WWF lança ferramenta que mede Risco Hídrico

WWF lança ferramenta que mede Risco Hídrico

Na última terça-feira, dia 21, o WWF-Brasil promoveu o lançamento da Ferramenta de Risco Hídrico (Water Risk Filter, em inglês) em São Paulo. A ferramenta online ajuda empresas e investidores a avaliar, analisar, valorizar e reagir aos riscos relacionados à água em suas operações e investimentos no mundo todo. O evento, realizado no Hotel Pullman, contou com a presença de 24 empresas e organizações.

Fruto de uma parceria entre a rede WWF e a instituição financeira alemã DEG, a ferramenta foi construída em 2012. Seu objetivo é avaliar os riscos relacionados a água de setores públicos e privados através de informações com alto nível de confiabilidade e oferecer orientações de respostas aos riscos para os tomadores de decisões. A ferramenta possui dados em alta resolução para alguns países, como África do Sul e Reino Unido, e agora, também para o Brasil.

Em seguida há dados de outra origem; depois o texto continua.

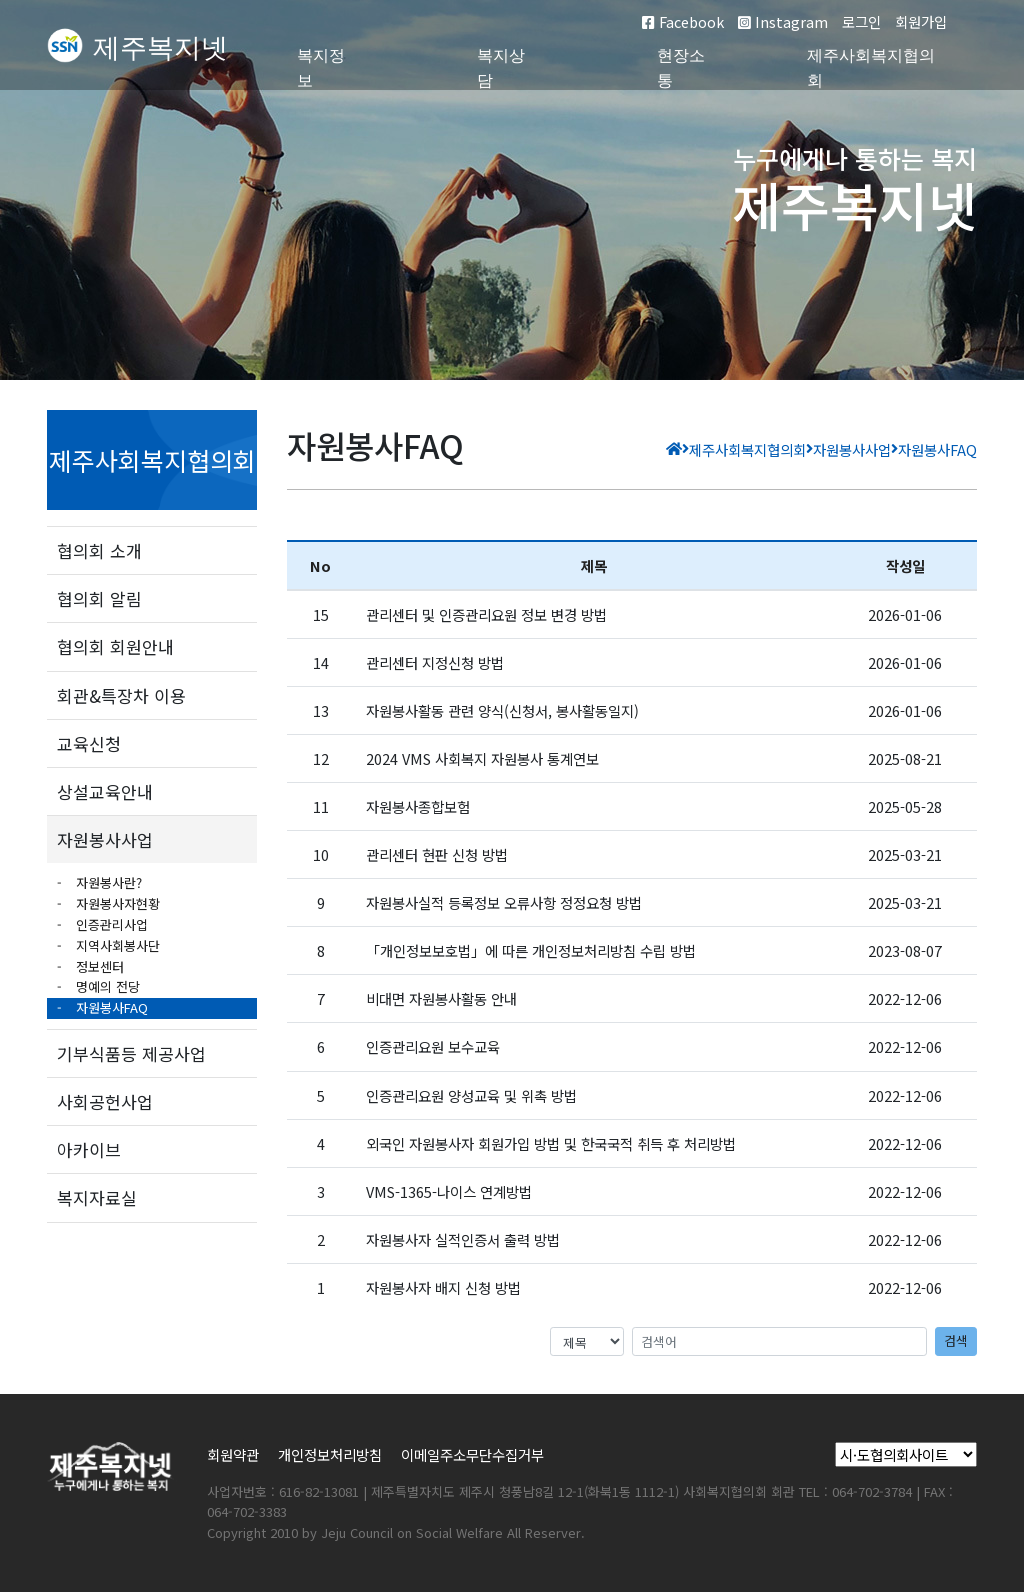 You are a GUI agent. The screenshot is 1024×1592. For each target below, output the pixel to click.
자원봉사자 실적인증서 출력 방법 (463, 1239)
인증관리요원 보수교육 (433, 1046)
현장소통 (681, 68)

Bernardo Oliveira, analista do programa de Ciências do WWF-Brasil explica que “para o país, dados mais atualizados e precisos vêm sendo coletados para integrar a ferramenta há um ano, incluindo mais de 60 indicadores nas três dimensões do risco abordadas: riscos físicos, reputacionais e regulatórios”. Os mapas de risco do Brasil para alguns setores específicos já estão disponíveis aqui São eles: agricultura, pecuária, produção de bebidas e papel e celulose. 

“Nos próximos meses, esses dados serão combinados com a versão atualizada ferramenta global para permitir que os usuários não apenas explorem mapas de risco para o Brasil, mas também desenvolvam facilmente avaliações de portfólio, combinando os dados globais e os de alta resolução. Os usuários poderão então descobrir o impacto financeiro desses riscos para auxiliar na definição de opções customizadas de mitigação dos mesmos” aponta Alexis Morgan, líder de Water Stewardship da Rede WWF.



Participação das empresas
O evento contou com a participação de empresas, que compartilharam como estão trabalhando para melhorarem suas gestões de recursos hídricos.

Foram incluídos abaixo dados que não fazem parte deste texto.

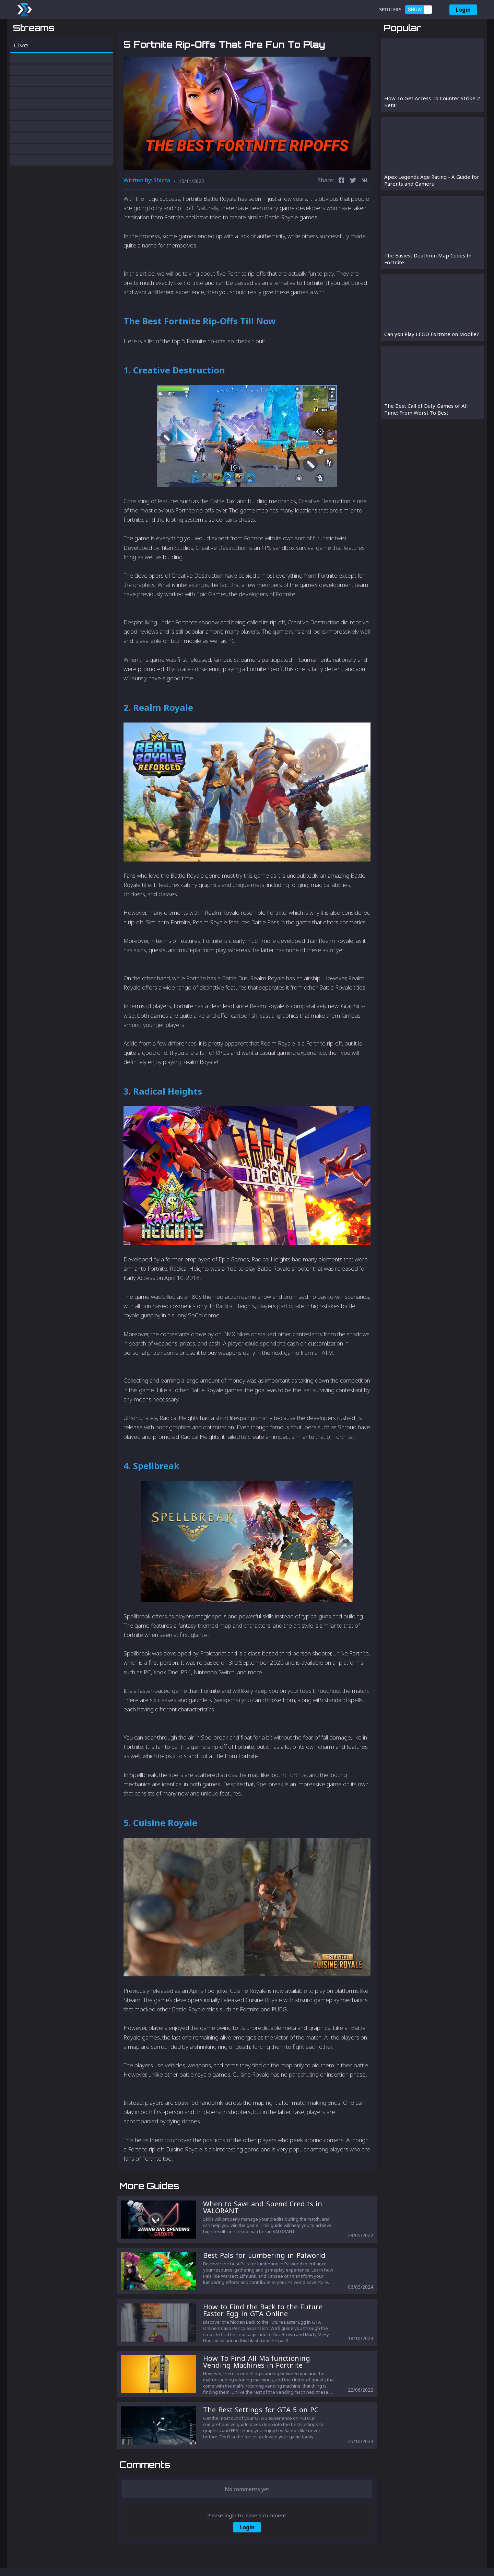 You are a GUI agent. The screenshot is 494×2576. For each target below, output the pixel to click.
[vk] (365, 217)
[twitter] (353, 217)
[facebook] (341, 217)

Rogério Dias, da Divisão de Economia Verde do Banco do Brasil, falou sobre a experiência de utilizar indicadores da Ferramenta de Risco Hídrico no desenvolvimento de critérios para avaliação de risco socioambiental para dez commodities pelo banco, levando em conta toda a cadeia de valor.

Adriana Leles, representante da Sanasa, trouxe em sua apresentação os alarmantes dados de que 8 bilhões de reais são perdidos por falhas no sistema de água tratada no Brasil, um desperdício de 30%. Ela mostrou como a Sanasa reduziu essas perdas nos últimos 12 anos, reinvestindo os recursos economizados na ampliação do sistema de saneamento ambiental de Campinas.

Beatriz Oliveira, da Ambev, apresentou as metas da empresa em relação a água, que vão desde aumentar a eficiência, como apoiar projetos de conservação das bacias nas quais suas plantas estão localizadas. Assim, desde 2003, reduziu em 40% seu consumo de água, tornando-se a empresa de bebidas mais eficaz em água em todo mundo.

Participação de todos
O engajamento de todos os setores da sociedade é essencial para conter a escassez de água e a alarmante projeção da ONU. A parceria do terceiro setor com o setor privado dá escala, mobiliza inovações e tecnologia, além de aumentar a capacidade e financiamento de projetos que visam solucionar as questões hídricas. A participação de todos é essencial. 
“Em um contexto de crise política e econômica, precisamos de um novo modelo para o Brasil, no qual gestão ambiental não pode ser vista somente sob a ótica da proteção e seus custos, mas também sob a ótica da oportunidade, para alavancar o desenvolvimento do país. E água é um tema central. Assim, acesso a informação e ao conhecimento são essenciais” diz Maurício Voivodic, Diretor Executivo do WWF-Brasil.